──────── Data provided ────────

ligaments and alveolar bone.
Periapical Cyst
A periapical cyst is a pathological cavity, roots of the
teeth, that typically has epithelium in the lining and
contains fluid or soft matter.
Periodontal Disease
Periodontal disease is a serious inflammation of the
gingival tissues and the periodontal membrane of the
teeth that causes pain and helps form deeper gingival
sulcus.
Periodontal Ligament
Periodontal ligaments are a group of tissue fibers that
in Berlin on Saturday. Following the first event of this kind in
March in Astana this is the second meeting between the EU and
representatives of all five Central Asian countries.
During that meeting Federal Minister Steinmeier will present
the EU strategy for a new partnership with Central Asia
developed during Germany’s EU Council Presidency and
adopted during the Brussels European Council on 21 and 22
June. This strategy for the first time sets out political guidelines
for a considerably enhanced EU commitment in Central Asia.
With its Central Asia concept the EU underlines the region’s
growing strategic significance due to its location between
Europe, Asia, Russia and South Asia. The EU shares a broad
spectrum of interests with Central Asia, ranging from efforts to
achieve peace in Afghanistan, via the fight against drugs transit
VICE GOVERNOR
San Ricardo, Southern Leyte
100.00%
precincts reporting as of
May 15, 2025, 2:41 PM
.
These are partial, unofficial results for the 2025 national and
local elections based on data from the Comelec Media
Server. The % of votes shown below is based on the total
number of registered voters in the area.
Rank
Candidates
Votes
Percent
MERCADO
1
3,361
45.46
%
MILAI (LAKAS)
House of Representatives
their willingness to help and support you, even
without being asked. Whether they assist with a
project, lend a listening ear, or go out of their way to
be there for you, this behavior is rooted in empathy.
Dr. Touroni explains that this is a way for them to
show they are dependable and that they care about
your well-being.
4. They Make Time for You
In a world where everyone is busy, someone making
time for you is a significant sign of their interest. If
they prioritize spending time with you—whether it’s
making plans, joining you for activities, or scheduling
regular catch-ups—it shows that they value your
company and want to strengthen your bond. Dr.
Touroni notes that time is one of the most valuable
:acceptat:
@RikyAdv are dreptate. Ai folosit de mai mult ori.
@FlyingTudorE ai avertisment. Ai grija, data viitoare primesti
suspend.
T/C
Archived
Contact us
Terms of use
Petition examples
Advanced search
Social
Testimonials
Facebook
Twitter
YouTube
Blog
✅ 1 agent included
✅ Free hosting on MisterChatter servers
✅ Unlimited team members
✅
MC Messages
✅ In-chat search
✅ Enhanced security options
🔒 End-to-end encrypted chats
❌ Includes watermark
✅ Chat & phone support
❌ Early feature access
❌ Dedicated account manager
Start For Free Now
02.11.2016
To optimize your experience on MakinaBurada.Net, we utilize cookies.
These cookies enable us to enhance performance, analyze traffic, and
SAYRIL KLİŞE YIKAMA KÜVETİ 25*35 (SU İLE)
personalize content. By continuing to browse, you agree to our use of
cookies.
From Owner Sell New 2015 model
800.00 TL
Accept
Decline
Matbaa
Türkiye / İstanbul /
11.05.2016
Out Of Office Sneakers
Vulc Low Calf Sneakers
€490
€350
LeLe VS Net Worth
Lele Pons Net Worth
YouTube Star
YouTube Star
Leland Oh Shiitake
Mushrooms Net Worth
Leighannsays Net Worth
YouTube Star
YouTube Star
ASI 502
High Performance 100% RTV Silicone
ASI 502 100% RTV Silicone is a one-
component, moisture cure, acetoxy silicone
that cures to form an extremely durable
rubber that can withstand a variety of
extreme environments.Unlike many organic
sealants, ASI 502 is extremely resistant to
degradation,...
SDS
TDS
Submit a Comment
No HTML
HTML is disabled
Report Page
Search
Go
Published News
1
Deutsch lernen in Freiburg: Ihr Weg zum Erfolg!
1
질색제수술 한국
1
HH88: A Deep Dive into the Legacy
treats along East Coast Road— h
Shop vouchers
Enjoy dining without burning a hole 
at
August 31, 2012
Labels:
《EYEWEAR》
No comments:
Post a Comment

────────

**Problem statement**
All lines above should be output verbatim.

**Result of this exercise**
ligaments and alveolar bone.
Periapical Cyst
A periapical cyst is a pathological cavity, roots of the
teeth, that typically has epithelium in the lining and
contains fluid or soft matter.
Periodontal Disease
Periodontal disease is a serious inflammation of the
gingival tissues and the periodontal membrane of the
teeth that causes pain and helps form deeper gingival
sulcus.
Periodontal Ligament
Periodontal ligaments are a group of tissue fibers that
in Berlin on Saturday. Following the first event of this kind in
March in Astana this is the second meeting between the EU and
representatives of all five Central Asian countries.
During that meeting Federal Minister Steinmeier will present
the EU strategy for a new partnership with Central Asia
developed during Germany’s EU Council Presidency and
adopted during the Brussels European Council on 21 and 22
June. This strategy for the first time sets out political guidelines
for a considerably enhanced EU commitment in Central Asia.
With its Central Asia concept the EU underlines the region’s
growing strategic significance due to its location between
Europe, Asia, Russia and South Asia. The EU shares a broad
spectrum of interests with Central Asia, ranging from efforts to
achieve peace in Afghanistan, via the fight against drugs transit
VICE GOVERNOR
San Ricardo, Southern Leyte
100.00%
precincts reporting as of
May 15, 2025, 2:41 PM
.
These are partial, unofficial results for the 2025 national and
local elections based on data from the Comelec Media
Server. The % of votes shown below is based on the total
number of registered voters in the area.
Rank
Candidates
Votes
Percent
MERCADO
1
3,361
45.46
%
MILAI (LAKAS)
House of Representatives
their willingness to help and support you, even
without being asked. Whether they assist with a
project, lend a listening ear, or go out of their way to
be there for you, this behavior is rooted in empathy.
Dr. Touroni explains that this is a way for them to
show they are dependable and that they care about
your well-being.
4. They Make Time for You
In a world where everyone is busy, someone making
time for you is a significant sign of their interest. If
they prioritize spending time with you—whether it’s
making plans, joining you for activities, or scheduling
regular catch-ups—it shows that they value your
company and want to strengthen your bond. Dr.
Touroni notes that time is one of the most valuable
:acceptat:
@RikyAdv are dreptate. Ai folosit de mai mult ori.
@FlyingTudorE ai avertisment. Ai grija, data viitoare primesti
suspend.
T/C
Archived
Contact us
Terms of use
Petition examples
Advanced search
Social
Testimonials
Facebook
Twitter
YouTube
Blog
✅ 1 agent included
✅ Free hosting on MisterChatter servers
✅ Unlimited team members
✅
MC Messages
✅ In-chat search
✅ Enhanced security options
🔒 End-to-end encrypted chats
❌ Includes watermark
✅ Chat & phone support
❌ Early feature access
❌ Dedicated account manager
Start For Free Now
02.11.2016
To optimize your experience on MakinaBurada.Net, we utilize cookies.
These cookies enable us to enhance performance, analyze traffic, and
SAYRIL KLİŞE YIKAMA KÜVETİ 25*35 (SU İLE)
personalize content. By continuing to browse, you agree to our use of
cookies.
From Owner Sell New 2015 model
800.00 TL
Accept
Decline
Matbaa
Türkiye / İstanbul /
11.05.2016
Out Of Office Sneakers
Vulc Low Calf Sneakers
€490
€350
LeLe VS Net Worth
Lele Pons Net Worth
YouTube Star
YouTube Star
Leland Oh Shiitake
Mushrooms Net Worth
Leighannsays Net Worth
YouTube Star
YouTube Star
ASI 502
High Performance 100% RTV Silicone
ASI 502 100% RTV Silicone is a one-
component, moisture cure, acetoxy silicone
that cures to form an extremely durable
rubber that can withstand a variety of
extreme environments.Unlike many organic
sealants, ASI 502 is extremely resistant to
degradation,...
SDS
TDS
Submit a Comment
No HTML
HTML is disabled
Report Page
Search
Go
Published News
1
Deutsch lernen in Freiburg: Ihr Weg zum Erfolg!
1
질색제수술 한국
1
HH88: A Deep Dive into the Legacy
treats along East Coast Road— h
Shop vouchers
Enjoy dining without burning a hole 
at
August 31, 2012
Labels:
《EYEWEAR》
No comments:
Post a Comment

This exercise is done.